Methods. Two animal studies were conducted:
immediate anakinra administration during ischemia in the mouse and
delayed anakinra administration 24 hours after ischemia in the rat.
Thirty-two ICR mice and 16 Wistar rats underwent surgical coronary artery ligation. Anakinra 1 mg/Kg intraperitoneal was given during surgery (mouse) or on day 2 (rat) and then daily for 6 doses in half of the animals. Animals underwent transthoracic echocardiography (TTE) before surgery and 7 days later just prior to sacrifice. A blood sample was taken to detect circulating IL-1beta in 8 rats. Histological analysis was performed to evaluate cardiomyocyte apoptosis in the peri-infarct regions. The anti-apoptotic effect of anakinra was tested in primary rat cardiomyocyte culture. The effect of anakinra on caspase-1 activity was tested in vitro.

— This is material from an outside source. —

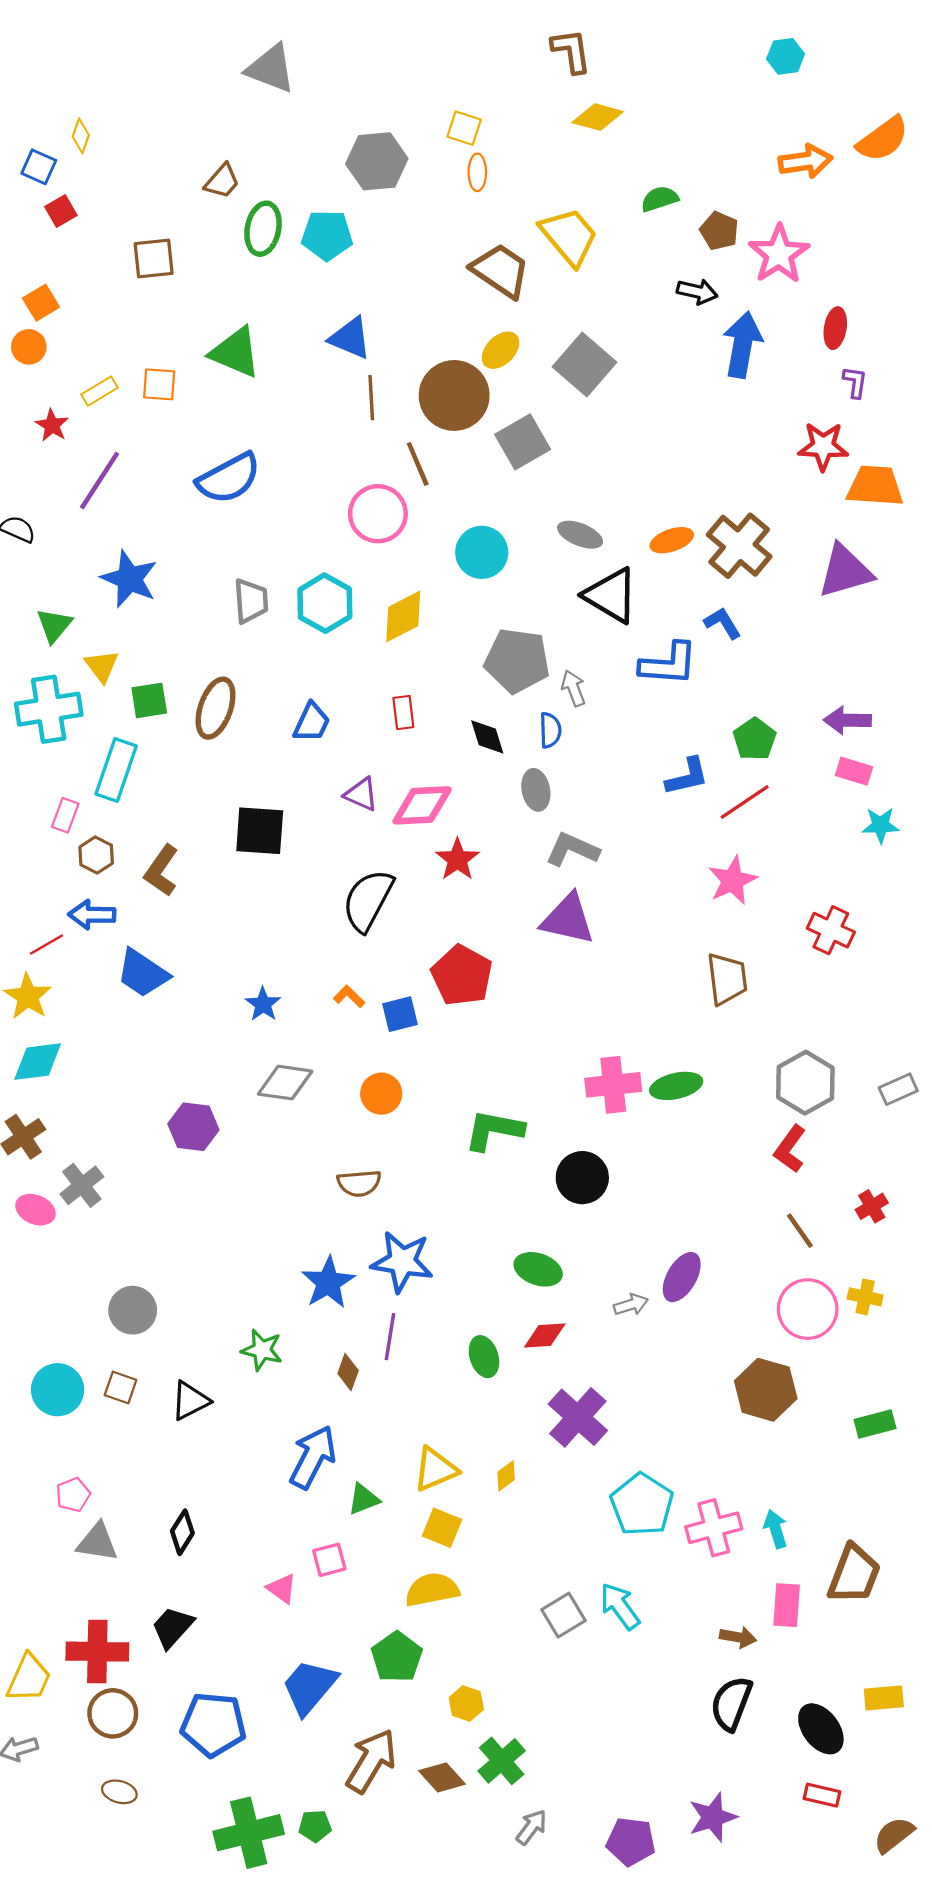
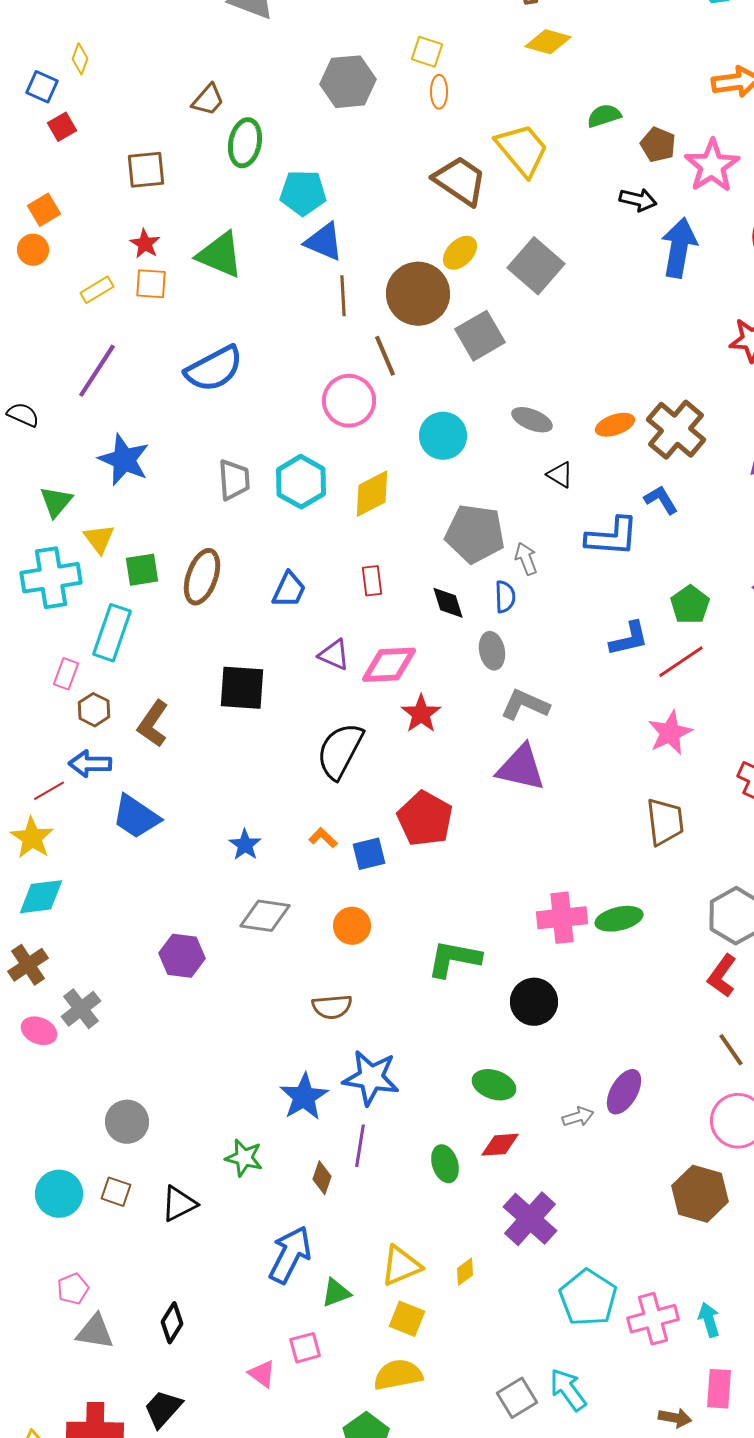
cyan pentagon: (327, 235) -> (303, 193), moved
red star: (52, 425) -> (145, 244), moved
black triangle: (611, 595) -> (560, 475), size x0.5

Results. At 7 days, 9 of the 10 mice and 4 of the 4 rats treated with anakinra were alive (93%) vs 7 of the 14 mice and 5 of the 8 rats treated with saline (54%, P=0.027). No differences in infarct size at 24 hours were observed. Anakinra significantly reduced apoptosis in both the immediate and delayed treatment groups (3.1±0.2 vs 0.5±0.3%, P<0.001, and 4.2±0.4 vs 1.1±0.2%, P<0.001; respectively). When compared with saline-treated animals, anakinra-treated animals showed signs of significantly better ventricular remodelling (P<0.05 for EDD, ESD, and FS). We found no difference in IL-1beta between the 2 groups. Anakinra (0.025 ng/ml) significantly inhibited ischemia-induced apoptosis by approximately 40% in a primary rat culture (P<0.001) and anakinra (100 nM) also significantly inhibited caspase-1 activity by approximately 50% (P<0.001)
Conclusions. Immediate or delayed administration of anakinra during AMI significantly ameliorates the remodeling process by inhibition of cardiomyocyte apoptosis in an experimental model of AMI. This may have strong clinical implications for the prevention of post-ischemic cardiac remodeling and heart failure.